■ Exercise description: From the first line through the line containing "buildings require a reserved service", transcribe the records exactly and include no other lines.

*** Supplied entries ***

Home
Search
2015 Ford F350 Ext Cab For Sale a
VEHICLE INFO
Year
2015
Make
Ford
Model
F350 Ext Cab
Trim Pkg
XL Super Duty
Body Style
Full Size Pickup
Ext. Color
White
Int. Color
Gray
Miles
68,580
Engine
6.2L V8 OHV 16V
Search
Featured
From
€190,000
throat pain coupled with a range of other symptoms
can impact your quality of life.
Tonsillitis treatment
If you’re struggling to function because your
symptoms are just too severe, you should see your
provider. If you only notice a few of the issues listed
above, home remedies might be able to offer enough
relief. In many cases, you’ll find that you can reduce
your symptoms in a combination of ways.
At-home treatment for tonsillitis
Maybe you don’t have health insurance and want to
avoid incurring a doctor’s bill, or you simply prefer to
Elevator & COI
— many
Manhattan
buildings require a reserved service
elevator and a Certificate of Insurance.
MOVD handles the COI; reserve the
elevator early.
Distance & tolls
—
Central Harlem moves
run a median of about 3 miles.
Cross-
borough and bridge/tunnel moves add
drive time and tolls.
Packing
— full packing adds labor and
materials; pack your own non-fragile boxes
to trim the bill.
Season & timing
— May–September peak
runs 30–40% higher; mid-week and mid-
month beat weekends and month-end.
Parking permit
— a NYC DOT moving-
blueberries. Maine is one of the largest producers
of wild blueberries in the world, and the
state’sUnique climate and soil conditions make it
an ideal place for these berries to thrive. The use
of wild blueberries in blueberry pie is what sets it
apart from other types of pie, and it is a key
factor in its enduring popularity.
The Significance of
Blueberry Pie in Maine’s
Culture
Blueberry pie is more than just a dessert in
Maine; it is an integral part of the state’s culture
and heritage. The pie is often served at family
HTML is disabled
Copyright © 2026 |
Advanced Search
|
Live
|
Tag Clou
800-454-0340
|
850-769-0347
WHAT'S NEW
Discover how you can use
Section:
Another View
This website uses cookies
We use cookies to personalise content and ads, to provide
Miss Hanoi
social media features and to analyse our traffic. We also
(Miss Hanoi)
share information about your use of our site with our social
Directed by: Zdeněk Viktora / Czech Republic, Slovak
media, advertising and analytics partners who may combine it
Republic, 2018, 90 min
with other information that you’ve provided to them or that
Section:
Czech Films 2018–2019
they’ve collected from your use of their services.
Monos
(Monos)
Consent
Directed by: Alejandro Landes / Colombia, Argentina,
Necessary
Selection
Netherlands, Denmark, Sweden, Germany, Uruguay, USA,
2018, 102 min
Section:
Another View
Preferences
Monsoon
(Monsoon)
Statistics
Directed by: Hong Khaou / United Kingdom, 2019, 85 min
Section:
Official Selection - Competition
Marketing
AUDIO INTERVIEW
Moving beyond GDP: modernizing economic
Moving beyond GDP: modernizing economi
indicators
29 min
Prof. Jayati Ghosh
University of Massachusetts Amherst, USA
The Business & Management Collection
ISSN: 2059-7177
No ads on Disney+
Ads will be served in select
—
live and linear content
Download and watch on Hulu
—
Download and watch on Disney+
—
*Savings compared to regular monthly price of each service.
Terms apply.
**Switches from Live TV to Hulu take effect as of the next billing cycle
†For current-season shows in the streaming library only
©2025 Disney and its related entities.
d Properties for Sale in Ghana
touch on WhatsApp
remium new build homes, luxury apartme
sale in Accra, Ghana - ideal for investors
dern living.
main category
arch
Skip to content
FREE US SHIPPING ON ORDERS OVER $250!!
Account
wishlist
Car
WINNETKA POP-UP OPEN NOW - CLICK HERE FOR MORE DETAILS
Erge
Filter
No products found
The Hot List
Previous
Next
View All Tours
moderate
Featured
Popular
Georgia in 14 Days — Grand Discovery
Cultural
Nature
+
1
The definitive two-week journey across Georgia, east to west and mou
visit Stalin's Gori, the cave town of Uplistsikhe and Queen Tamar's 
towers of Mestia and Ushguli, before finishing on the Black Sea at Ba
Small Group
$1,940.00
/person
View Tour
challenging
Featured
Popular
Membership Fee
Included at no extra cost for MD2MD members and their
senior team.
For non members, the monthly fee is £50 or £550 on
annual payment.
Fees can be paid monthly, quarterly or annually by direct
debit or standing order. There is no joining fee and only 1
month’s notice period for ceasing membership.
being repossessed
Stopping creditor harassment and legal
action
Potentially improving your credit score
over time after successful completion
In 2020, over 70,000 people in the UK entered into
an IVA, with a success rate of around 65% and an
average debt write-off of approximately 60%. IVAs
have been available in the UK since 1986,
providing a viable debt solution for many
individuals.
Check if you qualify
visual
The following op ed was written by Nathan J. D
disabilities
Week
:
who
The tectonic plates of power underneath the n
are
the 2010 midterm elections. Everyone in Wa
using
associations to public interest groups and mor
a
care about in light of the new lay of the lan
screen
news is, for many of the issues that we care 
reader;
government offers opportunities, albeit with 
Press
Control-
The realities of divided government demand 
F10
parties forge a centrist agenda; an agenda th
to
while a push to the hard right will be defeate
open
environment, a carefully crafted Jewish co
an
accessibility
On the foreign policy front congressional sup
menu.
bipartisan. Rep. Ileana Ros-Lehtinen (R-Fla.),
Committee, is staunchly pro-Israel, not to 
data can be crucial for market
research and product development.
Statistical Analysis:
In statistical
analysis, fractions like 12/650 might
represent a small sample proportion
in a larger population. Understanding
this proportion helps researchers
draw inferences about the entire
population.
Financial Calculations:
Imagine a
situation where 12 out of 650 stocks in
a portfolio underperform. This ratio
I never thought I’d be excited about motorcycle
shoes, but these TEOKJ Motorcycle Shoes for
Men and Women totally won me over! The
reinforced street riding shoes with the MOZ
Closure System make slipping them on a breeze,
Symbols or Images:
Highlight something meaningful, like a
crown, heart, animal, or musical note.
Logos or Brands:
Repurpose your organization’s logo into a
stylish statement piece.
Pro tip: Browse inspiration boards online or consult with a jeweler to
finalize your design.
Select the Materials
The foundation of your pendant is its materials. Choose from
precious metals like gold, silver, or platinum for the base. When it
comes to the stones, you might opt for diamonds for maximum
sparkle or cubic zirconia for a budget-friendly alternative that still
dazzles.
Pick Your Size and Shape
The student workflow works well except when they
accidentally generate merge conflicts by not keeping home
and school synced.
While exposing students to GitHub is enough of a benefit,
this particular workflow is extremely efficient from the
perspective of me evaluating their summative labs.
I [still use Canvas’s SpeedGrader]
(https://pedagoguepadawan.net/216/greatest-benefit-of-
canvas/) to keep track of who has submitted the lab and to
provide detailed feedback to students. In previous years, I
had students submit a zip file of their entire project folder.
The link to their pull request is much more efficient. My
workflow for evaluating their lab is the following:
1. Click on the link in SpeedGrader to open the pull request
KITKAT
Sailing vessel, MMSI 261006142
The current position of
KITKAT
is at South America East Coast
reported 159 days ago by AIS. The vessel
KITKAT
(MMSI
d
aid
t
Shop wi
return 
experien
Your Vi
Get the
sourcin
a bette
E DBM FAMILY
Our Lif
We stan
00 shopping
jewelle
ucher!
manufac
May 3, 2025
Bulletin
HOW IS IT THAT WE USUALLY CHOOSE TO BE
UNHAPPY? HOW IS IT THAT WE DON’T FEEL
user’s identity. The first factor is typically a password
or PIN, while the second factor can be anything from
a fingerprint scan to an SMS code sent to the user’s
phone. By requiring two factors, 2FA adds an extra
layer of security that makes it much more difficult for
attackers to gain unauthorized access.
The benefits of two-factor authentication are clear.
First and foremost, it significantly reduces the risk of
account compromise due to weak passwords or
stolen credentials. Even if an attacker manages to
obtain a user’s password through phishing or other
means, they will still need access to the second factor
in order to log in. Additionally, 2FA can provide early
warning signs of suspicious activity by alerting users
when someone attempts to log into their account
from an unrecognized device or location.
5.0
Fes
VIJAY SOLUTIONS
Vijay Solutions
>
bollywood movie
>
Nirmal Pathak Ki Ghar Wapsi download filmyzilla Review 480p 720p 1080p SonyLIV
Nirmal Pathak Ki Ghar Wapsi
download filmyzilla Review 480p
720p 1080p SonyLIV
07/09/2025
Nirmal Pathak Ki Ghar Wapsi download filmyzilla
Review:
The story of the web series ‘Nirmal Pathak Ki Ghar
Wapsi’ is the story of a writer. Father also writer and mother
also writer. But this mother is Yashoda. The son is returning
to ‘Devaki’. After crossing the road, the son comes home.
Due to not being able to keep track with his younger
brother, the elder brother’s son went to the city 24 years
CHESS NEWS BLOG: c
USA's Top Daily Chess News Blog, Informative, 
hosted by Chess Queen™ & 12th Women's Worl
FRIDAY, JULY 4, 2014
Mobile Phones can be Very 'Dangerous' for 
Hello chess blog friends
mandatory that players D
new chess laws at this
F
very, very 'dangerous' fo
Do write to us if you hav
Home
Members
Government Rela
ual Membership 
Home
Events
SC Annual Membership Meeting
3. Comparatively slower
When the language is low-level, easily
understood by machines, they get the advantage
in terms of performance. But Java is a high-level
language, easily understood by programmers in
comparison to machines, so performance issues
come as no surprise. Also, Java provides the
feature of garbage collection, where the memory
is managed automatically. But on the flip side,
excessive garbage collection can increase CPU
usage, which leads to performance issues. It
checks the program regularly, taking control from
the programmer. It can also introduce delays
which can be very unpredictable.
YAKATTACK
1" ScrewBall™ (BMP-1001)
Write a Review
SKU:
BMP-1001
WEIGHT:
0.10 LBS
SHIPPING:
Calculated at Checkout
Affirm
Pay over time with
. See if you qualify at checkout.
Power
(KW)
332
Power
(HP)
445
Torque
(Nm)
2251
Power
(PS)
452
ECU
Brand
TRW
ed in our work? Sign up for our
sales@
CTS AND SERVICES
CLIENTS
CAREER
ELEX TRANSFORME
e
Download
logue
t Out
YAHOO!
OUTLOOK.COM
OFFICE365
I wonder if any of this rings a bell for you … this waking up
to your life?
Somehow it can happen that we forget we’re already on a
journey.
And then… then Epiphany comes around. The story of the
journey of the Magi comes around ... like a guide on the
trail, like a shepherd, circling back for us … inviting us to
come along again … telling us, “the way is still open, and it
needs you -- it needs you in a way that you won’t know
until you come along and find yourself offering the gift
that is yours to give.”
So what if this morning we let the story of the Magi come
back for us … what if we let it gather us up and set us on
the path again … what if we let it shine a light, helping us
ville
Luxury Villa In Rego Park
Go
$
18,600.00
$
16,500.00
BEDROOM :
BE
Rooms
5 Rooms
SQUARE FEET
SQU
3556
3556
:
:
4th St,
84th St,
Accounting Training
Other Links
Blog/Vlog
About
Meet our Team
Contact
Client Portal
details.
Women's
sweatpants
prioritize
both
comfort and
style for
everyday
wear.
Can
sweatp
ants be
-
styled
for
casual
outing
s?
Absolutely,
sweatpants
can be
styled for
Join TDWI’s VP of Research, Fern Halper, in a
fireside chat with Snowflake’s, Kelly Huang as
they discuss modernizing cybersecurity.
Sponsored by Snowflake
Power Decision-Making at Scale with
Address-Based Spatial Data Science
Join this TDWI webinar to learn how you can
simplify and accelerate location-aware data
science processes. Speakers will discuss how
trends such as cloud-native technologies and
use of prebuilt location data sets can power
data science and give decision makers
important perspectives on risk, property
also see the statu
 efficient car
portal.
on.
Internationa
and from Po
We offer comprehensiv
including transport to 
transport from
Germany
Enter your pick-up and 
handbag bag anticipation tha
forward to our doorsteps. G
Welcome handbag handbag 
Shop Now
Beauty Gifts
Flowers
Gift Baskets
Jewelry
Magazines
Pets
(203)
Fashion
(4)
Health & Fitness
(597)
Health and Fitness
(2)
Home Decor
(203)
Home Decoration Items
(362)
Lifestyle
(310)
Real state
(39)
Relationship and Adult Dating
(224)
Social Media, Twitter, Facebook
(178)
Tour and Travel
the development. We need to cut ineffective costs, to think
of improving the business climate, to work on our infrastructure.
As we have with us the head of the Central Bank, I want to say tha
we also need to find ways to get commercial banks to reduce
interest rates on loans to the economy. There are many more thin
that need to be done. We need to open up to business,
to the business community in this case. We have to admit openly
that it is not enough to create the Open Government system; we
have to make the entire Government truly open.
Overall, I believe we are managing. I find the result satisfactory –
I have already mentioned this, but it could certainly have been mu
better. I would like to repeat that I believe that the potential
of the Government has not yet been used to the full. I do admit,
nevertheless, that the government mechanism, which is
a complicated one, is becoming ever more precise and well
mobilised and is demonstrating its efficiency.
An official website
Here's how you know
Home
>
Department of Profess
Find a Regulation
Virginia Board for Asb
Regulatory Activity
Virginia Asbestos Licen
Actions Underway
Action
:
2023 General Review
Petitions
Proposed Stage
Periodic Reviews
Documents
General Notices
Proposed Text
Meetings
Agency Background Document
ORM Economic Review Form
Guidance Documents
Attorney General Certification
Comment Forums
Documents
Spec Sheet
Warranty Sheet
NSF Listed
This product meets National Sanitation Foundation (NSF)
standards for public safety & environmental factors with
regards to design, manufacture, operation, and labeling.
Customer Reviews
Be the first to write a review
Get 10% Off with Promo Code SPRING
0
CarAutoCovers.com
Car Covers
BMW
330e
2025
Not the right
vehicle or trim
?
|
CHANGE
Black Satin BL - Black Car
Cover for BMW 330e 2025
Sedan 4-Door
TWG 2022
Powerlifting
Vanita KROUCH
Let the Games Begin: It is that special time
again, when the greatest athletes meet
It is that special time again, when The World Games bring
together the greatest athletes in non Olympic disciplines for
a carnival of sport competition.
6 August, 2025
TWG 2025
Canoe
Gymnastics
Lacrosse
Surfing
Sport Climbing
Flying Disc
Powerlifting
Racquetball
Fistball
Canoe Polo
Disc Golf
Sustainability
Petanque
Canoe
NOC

*** End of Supplied entries ***

■ Answer space:
Home
Search
2015 Ford F350 Ext Cab For Sale a
VEHICLE INFO
Year
2015
Make
Ford
Model
F350 Ext Cab
Trim Pkg
XL Super Duty
Body Style
Full Size Pickup
Ext. Color
White
Int. Color
Gray
Miles
68,580
Engine
6.2L V8 OHV 16V
Search
Featured
From
€190,000
throat pain coupled with a range of other symptoms
can impact your quality of life.
Tonsillitis treatment
If you’re struggling to function because your
symptoms are just too severe, you should see your
provider. If you only notice a few of the issues listed
above, home remedies might be able to offer enough
relief. In many cases, you’ll find that you can reduce
your symptoms in a combination of ways.
At-home treatment for tonsillitis
Maybe you don’t have health insurance and want to
avoid incurring a doctor’s bill, or you simply prefer to
Elevator & COI
— many
Manhattan
buildings require a reserved service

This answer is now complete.